• EXERCISE: The expected response is the full listing, retyped exactly, without its images.

• LISTED ENTRIES:
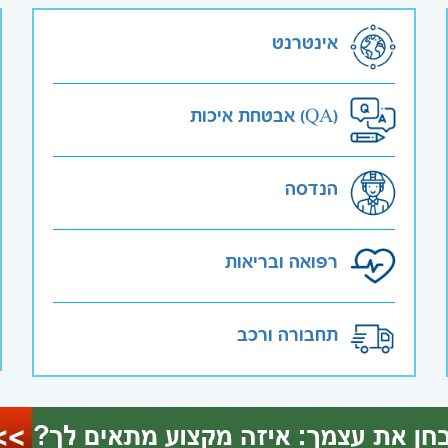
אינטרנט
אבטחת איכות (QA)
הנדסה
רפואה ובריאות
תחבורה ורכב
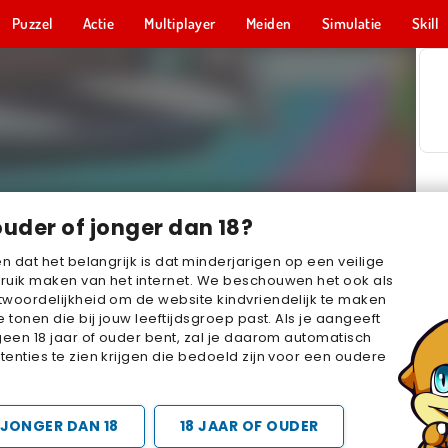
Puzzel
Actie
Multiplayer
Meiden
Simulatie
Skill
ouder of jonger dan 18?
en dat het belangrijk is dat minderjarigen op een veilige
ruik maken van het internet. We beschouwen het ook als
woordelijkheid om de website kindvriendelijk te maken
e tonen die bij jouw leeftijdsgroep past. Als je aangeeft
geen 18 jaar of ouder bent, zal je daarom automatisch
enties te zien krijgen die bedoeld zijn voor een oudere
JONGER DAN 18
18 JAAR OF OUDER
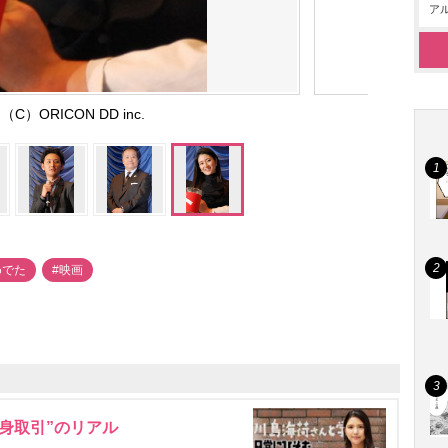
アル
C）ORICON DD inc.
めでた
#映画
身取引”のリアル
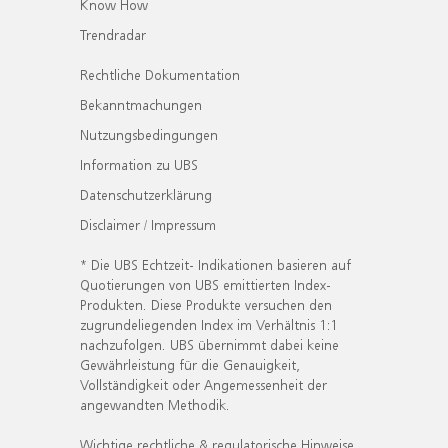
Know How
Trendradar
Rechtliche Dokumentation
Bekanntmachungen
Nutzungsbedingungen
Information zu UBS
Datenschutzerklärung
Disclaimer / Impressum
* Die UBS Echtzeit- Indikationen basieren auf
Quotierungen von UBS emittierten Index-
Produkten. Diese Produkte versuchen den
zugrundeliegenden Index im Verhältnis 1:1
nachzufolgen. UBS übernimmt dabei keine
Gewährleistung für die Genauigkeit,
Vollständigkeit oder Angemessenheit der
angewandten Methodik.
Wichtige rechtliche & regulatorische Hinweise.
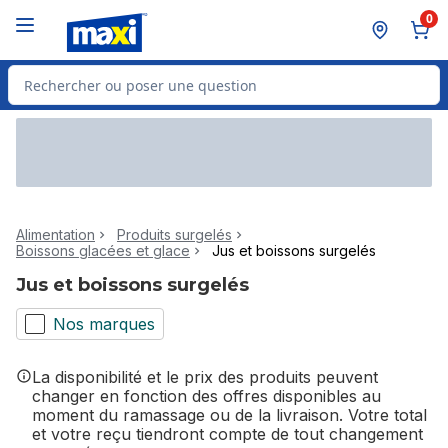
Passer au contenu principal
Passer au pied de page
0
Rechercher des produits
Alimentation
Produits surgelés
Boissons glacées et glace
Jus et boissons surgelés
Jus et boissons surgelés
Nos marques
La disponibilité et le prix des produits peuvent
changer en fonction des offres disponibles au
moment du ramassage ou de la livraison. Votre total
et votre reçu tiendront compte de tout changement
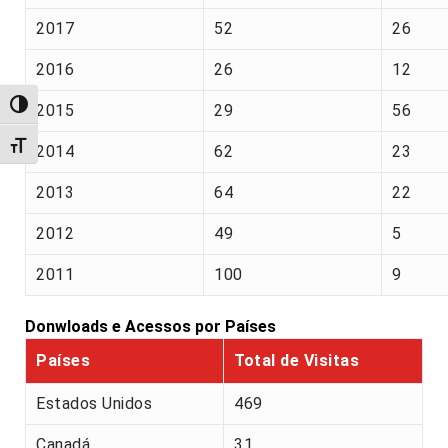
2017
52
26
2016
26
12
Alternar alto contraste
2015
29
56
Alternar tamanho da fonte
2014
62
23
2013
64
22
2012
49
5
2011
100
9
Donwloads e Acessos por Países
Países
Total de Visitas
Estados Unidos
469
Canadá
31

• RESULT BELOW:
אינטרנט
אבטחת איכות (QA)
הנדסה
רפואה ובריאות
תחבורה ורכב
Puzzel
Actie
Multiplayer
Meiden
Simulatie
Skill
ouder of jonger dan 18?
en dat het belangrijk is dat minderjarigen op een veilige
ruik maken van het internet. We beschouwen het ook als
woordelijkheid om de website kindvriendelijk te maken
e tonen die bij jouw leeftijdsgroep past. Als je aangeeft
geen 18 jaar of ouder bent, zal je daarom automatisch
enties te zien krijgen die bedoeld zijn voor een oudere
JONGER DAN 18
18 JAAR OF OUDER
アル
C）ORICON DD inc.
めでた
#映画
身取引”のリアル
Know How
Trendradar
Rechtliche Dokumentation
Bekanntmachungen
Nutzungsbedingungen
Information zu UBS
Datenschutzerklärung
Disclaimer / Impressum
* Die UBS Echtzeit- Indikationen basieren auf
Quotierungen von UBS emittierten Index-
Produkten. Diese Produkte versuchen den
zugrundeliegenden Index im Verhältnis 1:1
nachzufolgen. UBS übernimmt dabei keine
Gewährleistung für die Genauigkeit,
Vollständigkeit oder Angemessenheit der
angewandten Methodik.
Wichtige rechtliche & regulatorische Hinweise.
Passer au contenu principal
Passer au pied de page
0
Rechercher des produits
Alimentation
Produits surgelés
Boissons glacées et glace
Jus et boissons surgelés
Jus et boissons surgelés
Nos marques
La disponibilité et le prix des produits peuvent
changer en fonction des offres disponibles au
moment du ramassage ou de la livraison. Votre total
et votre reçu tiendront compte de tout changement
2017
52
26
2016
26
12
Alternar alto contraste
2015
29
56
Alternar tamanho da fonte
2014
62
23
2013
64
22
2012
49
5
2011
100
9
Donwloads e Acessos por Países
Países
Total de Visitas
Estados Unidos
469
Canadá
31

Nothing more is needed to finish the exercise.